Unveiled at the Harper’s Bazaar Anticounterfeiting Summit, the posters warn shoppers about the harmful consequences of counterfeiting with messages such as “when you buy counterfeit goods, you support child labor.”

Deputy Mayor Edward Skyler announced the two-month campaign in front of a room of executives from businesses wounded by counterfeiting, an industry experts say generates upward of $650 billion a year. He said the sales tax lost to counterfeit goods would provide the city with funds to hire 10,000 new police officers, firefighters, or teachers.

“This is a problem that is a little like weeds, we need to keep pulling them out,” he said.

The keynote speaker at the summit, Moisés Naím, who recently wrote a book about the global counterfeit industry, said the city’s campaign is a step in the right direction. He warned, however, that significantly more needs to be done to deal with the counterfeit trade, an industry that funds terrorism and perpetuates various other crimes across the globe.
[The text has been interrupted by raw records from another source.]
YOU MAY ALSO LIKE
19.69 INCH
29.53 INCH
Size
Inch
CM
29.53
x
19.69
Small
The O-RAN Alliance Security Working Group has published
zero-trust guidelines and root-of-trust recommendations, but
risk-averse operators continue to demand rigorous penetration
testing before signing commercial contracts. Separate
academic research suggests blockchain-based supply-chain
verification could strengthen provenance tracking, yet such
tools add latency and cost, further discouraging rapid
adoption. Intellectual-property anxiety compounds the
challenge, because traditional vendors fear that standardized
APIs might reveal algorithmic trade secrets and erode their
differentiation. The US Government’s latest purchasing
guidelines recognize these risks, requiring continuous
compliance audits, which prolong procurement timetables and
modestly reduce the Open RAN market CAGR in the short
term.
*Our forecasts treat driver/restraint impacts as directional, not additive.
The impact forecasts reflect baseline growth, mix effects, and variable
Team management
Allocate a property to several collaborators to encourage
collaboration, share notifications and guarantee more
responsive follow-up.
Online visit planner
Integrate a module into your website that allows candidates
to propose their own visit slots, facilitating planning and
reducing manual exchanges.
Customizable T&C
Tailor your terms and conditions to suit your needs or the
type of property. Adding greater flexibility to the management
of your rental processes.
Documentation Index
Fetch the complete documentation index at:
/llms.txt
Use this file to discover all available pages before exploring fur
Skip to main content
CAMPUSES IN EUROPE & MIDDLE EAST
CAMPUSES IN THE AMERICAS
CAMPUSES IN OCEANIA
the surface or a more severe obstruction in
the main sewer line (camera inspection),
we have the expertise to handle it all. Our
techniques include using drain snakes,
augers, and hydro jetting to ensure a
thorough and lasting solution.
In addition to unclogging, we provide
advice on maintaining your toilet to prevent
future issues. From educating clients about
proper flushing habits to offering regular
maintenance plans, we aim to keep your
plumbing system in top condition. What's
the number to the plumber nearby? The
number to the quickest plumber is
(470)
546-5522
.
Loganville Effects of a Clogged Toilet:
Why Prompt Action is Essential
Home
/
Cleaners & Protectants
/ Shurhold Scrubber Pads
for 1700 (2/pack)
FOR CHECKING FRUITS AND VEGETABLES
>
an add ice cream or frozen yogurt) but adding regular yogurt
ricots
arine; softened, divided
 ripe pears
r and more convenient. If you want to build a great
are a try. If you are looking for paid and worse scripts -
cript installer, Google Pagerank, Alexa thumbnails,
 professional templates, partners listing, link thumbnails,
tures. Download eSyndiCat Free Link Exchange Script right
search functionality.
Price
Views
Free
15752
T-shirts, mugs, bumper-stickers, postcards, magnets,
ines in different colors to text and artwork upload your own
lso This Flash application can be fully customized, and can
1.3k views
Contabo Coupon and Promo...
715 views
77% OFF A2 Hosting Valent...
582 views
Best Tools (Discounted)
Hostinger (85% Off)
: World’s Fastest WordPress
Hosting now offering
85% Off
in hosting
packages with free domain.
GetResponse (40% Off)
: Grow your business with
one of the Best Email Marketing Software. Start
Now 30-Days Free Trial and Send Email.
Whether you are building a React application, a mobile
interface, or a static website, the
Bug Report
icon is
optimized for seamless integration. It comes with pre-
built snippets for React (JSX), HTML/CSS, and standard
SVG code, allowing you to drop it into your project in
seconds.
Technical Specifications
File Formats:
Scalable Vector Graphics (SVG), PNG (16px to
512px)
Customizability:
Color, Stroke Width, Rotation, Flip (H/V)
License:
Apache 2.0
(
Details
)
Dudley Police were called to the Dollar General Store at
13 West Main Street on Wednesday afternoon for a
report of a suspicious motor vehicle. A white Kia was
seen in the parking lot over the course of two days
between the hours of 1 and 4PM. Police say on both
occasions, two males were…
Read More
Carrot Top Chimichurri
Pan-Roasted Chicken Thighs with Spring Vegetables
“No government can tackle this alone,” he said.

The summit commenced with a panel discussion led by anti-counterfeit experts from the private and public sector. One of the panelists, Patrick Ford, the senior director of global security in the Americas for Pfizer Inc., cautioned of the health dangers involved with the growing counterfeit pharmaceuticals industry.

He said counterfeit pharmaceuticals, which have invaded legitimate markets in America, are sometimes made with ingredients such as boric acid and floor polish.

The anticounterfeiting summit was the fourth annual event organized by Harper’s Bazaar and the magazine’s publisher, Valerie Salembier, who is widely credited as an instrumental and pioneering voice in the battle against counterfeiting.